- Exercise objective: Give back every entry, copied exactly.

- Records for this exercise:
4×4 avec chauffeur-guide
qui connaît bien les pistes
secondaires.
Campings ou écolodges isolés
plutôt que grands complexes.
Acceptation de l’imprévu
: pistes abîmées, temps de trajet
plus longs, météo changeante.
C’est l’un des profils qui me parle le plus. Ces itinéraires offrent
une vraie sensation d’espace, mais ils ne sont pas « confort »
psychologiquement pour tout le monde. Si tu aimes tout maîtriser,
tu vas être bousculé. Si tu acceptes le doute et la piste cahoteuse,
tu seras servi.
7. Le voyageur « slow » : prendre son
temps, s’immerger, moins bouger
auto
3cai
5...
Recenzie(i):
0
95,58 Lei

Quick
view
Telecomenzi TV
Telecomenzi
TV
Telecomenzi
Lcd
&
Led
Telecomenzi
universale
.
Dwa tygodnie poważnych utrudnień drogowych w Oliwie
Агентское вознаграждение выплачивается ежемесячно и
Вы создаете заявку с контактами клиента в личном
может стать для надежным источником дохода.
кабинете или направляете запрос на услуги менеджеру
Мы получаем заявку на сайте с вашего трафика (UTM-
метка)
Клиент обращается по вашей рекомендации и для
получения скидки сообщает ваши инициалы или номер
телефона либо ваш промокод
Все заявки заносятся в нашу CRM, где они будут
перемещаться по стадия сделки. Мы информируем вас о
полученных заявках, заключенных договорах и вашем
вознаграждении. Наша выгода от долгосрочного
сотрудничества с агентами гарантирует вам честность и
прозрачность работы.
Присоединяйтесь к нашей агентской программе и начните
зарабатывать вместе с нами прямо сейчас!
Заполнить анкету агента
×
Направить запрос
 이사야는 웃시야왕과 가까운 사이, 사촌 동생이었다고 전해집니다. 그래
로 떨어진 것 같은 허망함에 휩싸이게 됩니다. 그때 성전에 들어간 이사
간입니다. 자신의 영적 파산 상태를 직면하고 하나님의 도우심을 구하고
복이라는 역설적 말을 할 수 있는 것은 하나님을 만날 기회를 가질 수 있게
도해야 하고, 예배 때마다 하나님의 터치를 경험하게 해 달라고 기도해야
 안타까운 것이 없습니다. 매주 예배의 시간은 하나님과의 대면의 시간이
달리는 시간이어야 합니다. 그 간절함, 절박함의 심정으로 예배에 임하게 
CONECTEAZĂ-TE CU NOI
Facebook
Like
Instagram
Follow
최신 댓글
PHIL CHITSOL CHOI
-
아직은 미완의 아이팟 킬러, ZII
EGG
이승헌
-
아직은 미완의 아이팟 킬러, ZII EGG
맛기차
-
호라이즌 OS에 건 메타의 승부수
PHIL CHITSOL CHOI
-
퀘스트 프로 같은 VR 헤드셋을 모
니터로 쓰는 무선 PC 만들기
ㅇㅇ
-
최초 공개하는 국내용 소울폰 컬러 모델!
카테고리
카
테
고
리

- Answer to this exercise:
4×4 avec chauffeur-guide
qui connaît bien les pistes
secondaires.
Campings ou écolodges isolés
plutôt que grands complexes.
Acceptation de l’imprévu
: pistes abîmées, temps de trajet
plus longs, météo changeante.
C’est l’un des profils qui me parle le plus. Ces itinéraires offrent
une vraie sensation d’espace, mais ils ne sont pas « confort »
psychologiquement pour tout le monde. Si tu aimes tout maîtriser,
tu vas être bousculé. Si tu acceptes le doute et la piste cahoteuse,
tu seras servi.
7. Le voyageur « slow » : prendre son
temps, s’immerger, moins bouger
auto
3cai
5...
Recenzie(i):
0
95,58 Lei

Quick
view
Telecomenzi TV
Telecomenzi
TV
Telecomenzi
Lcd
&
Led
Telecomenzi
universale
.
Dwa tygodnie poważnych utrudnień drogowych w Oliwie
Агентское вознаграждение выплачивается ежемесячно и
Вы создаете заявку с контактами клиента в личном
может стать для надежным источником дохода.
кабинете или направляете запрос на услуги менеджеру
Мы получаем заявку на сайте с вашего трафика (UTM-
метка)
Клиент обращается по вашей рекомендации и для
получения скидки сообщает ваши инициалы или номер
телефона либо ваш промокод
Все заявки заносятся в нашу CRM, где они будут
перемещаться по стадия сделки. Мы информируем вас о
полученных заявках, заключенных договорах и вашем
вознаграждении. Наша выгода от долгосрочного
сотрудничества с агентами гарантирует вам честность и
прозрачность работы.
Присоединяйтесь к нашей агентской программе и начните
зарабатывать вместе с нами прямо сейчас!
Заполнить анкету агента
×
Направить запрос
 이사야는 웃시야왕과 가까운 사이, 사촌 동생이었다고 전해집니다. 그래
로 떨어진 것 같은 허망함에 휩싸이게 됩니다. 그때 성전에 들어간 이사
간입니다. 자신의 영적 파산 상태를 직면하고 하나님의 도우심을 구하고
복이라는 역설적 말을 할 수 있는 것은 하나님을 만날 기회를 가질 수 있게
도해야 하고, 예배 때마다 하나님의 터치를 경험하게 해 달라고 기도해야
 안타까운 것이 없습니다. 매주 예배의 시간은 하나님과의 대면의 시간이
달리는 시간이어야 합니다. 그 간절함, 절박함의 심정으로 예배에 임하게 
CONECTEAZĂ-TE CU NOI
Facebook
Like
Instagram
Follow
최신 댓글
PHIL CHITSOL CHOI
-
아직은 미완의 아이팟 킬러, ZII
EGG
이승헌
-
아직은 미완의 아이팟 킬러, ZII EGG
맛기차
-
호라이즌 OS에 건 메타의 승부수
PHIL CHITSOL CHOI
-
퀘스트 프로 같은 VR 헤드셋을 모
니터로 쓰는 무선 PC 만들기
ㅇㅇ
-
최초 공개하는 국내용 소울폰 컬러 모델!
카테고리
카
테
고
리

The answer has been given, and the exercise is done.